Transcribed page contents

↓↓↓

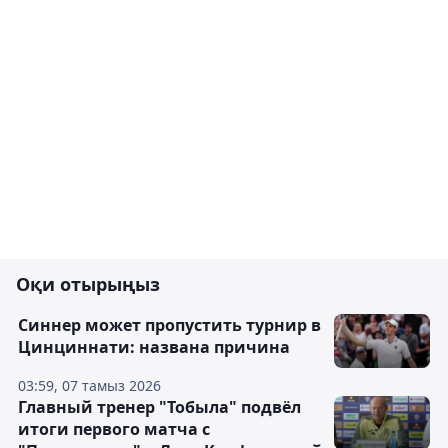
Оқи отырыңыз
Синнер может пропустить турнир в
Цинциннати: названа причина
03:59, 07 тамыз 2026
Главный тренер "Тобыла" подвёл
итоги первого матча с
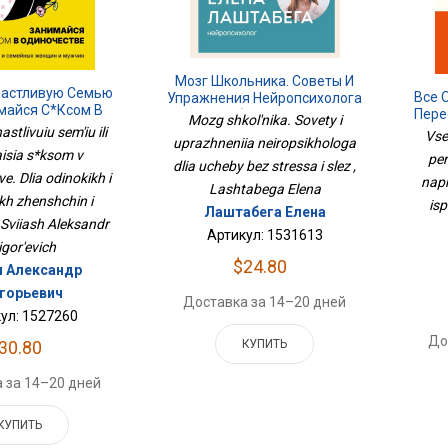
Мозг Школьника. Советы И
частливую Семью
Все 
Упражнения Нейропсихолога
майся С*ксом В
Пере
Для Учебы Без Стресса И
Mozg shkol'nika. Sovety i
ве. Для Одиноких
И Н
Слез
astlivuiu sem'iu ili
Vse
uprazhneniia neiropsikhologa
ных Женщин И
isia s*ksom v
per
Мужчин
dlia ucheby bez stressa i slez ,
e. Dlia odinokikh i
napr
Lashtabega Elena
h zhenshchin i
isp
Лаштабега Елена
 Sviiash Aleksandr
Артикул: 1531613
igor'evich
$24.80
 Александр
игорьевич
Доставка за 14–20 дней
ул: 1527260
До
КУПИТЬ
30.80
 за 14–20 дней
КУПИТЬ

↑↑↑

• **ACTION ITEM**: Set down every entry exactly; omit the pictures.

• **ANSWER**:
Оқи отырыңыз
Синнер может пропустить турнир в
Цинциннати: названа причина
03:59, 07 тамыз 2026
Главный тренер "Тобыла" подвёл
итоги первого матча с
Мозг Школьника. Советы И
частливую Семью
Все 
Упражнения Нейропсихолога
майся С*ксом В
Пере
Для Учебы Без Стресса И
Mozg shkol'nika. Sovety i
ве. Для Одиноких
И Н
Слез
astlivuiu sem'iu ili
Vse
uprazhneniia neiropsikhologa
ных Женщин И
isia s*ksom v
per
Мужчин
dlia ucheby bez stressa i slez ,
e. Dlia odinokikh i
napr
Lashtabega Elena
h zhenshchin i
isp
Лаштабега Елена
 Sviiash Aleksandr
Артикул: 1531613
igor'evich
$24.80
 Александр
игорьевич
Доставка за 14–20 дней
ул: 1527260
До
КУПИТЬ
30.80
 за 14–20 дней
КУПИТЬ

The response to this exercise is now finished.